Your answer should be the records again, unchanged in wording and free of images.

**Data for analysis**
***

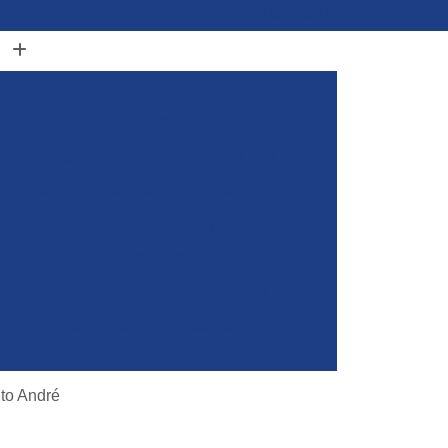
(11) 96848-0413
adeira Clark
Alugar Empilhadeira Elétrica
Alugar Empilhadeira Elétrica Komatsu
de
Alugar Empilhadeira Elétrica Still
Alugar Empilhadeira para Container
ra
Alugar Empilhadeira Toyota
Aluguel de Empilhadeira Clark
a
Aluguel de Empilhadeira Manual
iner
Aluguel de Empilhadeira por Hora
yota
Empilhadeira para Alugar
Empilhadeira Toyota para Alugar
nto André
Aluguel de Empilhadeira Elétrica Skam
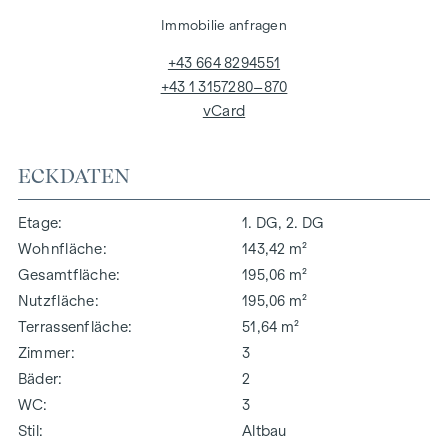
Immobilie anfragen
+43 664 8294551
+43 1 3157280–870
vCard
ECKDATEN
Etage
1. DG, 2. DG
Wohnfläche
143,42 m²
Gesamtfläche
195,06 m²
Nutzfläche
195,06 m²
Terrassenfläche
51,64 m²
Zimmer
3
Bäder
2
WC
3
Stil
Altbau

***

**Task result**
(11) 96848-0413
adeira Clark
Alugar Empilhadeira Elétrica
Alugar Empilhadeira Elétrica Komatsu
de
Alugar Empilhadeira Elétrica Still
Alugar Empilhadeira para Container
ra
Alugar Empilhadeira Toyota
Aluguel de Empilhadeira Clark
a
Aluguel de Empilhadeira Manual
iner
Aluguel de Empilhadeira por Hora
yota
Empilhadeira para Alugar
Empilhadeira Toyota para Alugar
nto André
Aluguel de Empilhadeira Elétrica Skam
Immobilie anfragen
+43 664 8294551
+43 1 3157280–870
vCard
ECKDATEN
Etage
1. DG, 2. DG
Wohnfläche
143,42 m²
Gesamtfläche
195,06 m²
Nutzfläche
195,06 m²
Terrassenfläche
51,64 m²
Zimmer
3
Bäder
2
WC
3
Stil
Altbau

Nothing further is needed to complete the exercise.